Please print the entries exactly, omitting each image.

※ ※ ※

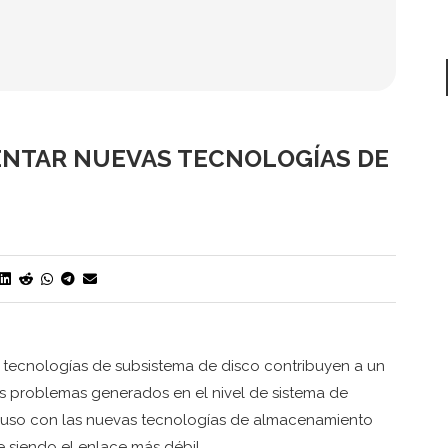
ENTAR NUEVAS TECNOLOGÍAS DE
 tecnologías de subsistema de disco contribuyen a un
os problemas generados en el nivel de sistema de
cluso con las nuevas tecnologías de almacenamiento
e siendo el enlace más débil.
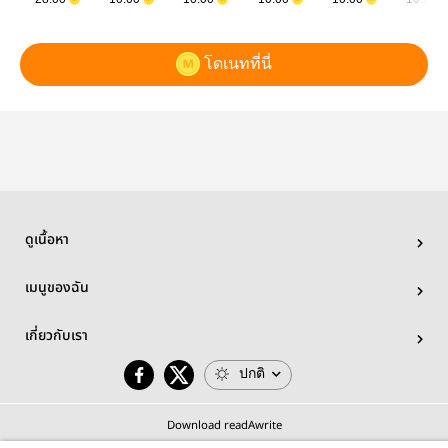
โดเนทที่นี่
ดูเนื้อหา
เมนูของฉัน
เกี่ยวกับเรา
ปกติ
Download readAwrite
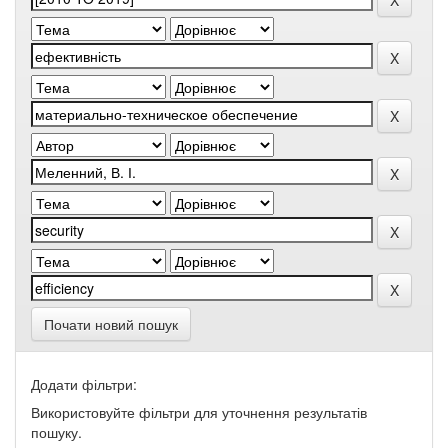
Почати новий пошук
Додати фільтри:
Використовуйте фільтри для уточнення результатів
пошуку.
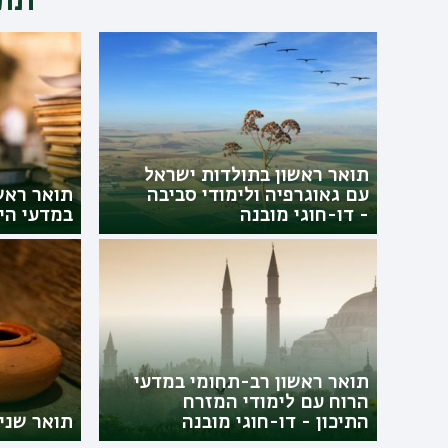
תוכ
תואר ראשון בתולדות ישראל
עם גאוגרפיה ולימודי סביבה
תואר ראש
- דו-חוגי מובנה
במדעי הי
תואר ראשון רב-תחומי במדעי
הרוח עם לימודי המזרח
התיכון - דו-חוגי מובנה
תואר שני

※ ※ ※

» Result of the task
ENTAR NUEVAS TECNOLOGÍAS DE
 tecnologías de subsistema de disco contribuyen a un
os problemas generados en el nivel de sistema de
cluso con las nuevas tecnologías de almacenamiento
e siendo el enlace más débil.
โดเนทที่นี่
ดูเนื้อหา
เมนูของฉัน
เกี่ยวกับเรา
ปกติ
Download readAwrite
Почати новий пошук
Додати фільтри:
Використовуйте фільтри для уточнення результатів
пошуку.
תוכ
תואר ראשון בתולדות ישראל
עם גאוגרפיה ולימודי סביבה
תואר ראש
- דו-חוגי מובנה
במדעי הי
תואר ראשון רב-תחומי במדעי
הרוח עם לימודי המזרח
התיכון - דו-חוגי מובנה
תואר שני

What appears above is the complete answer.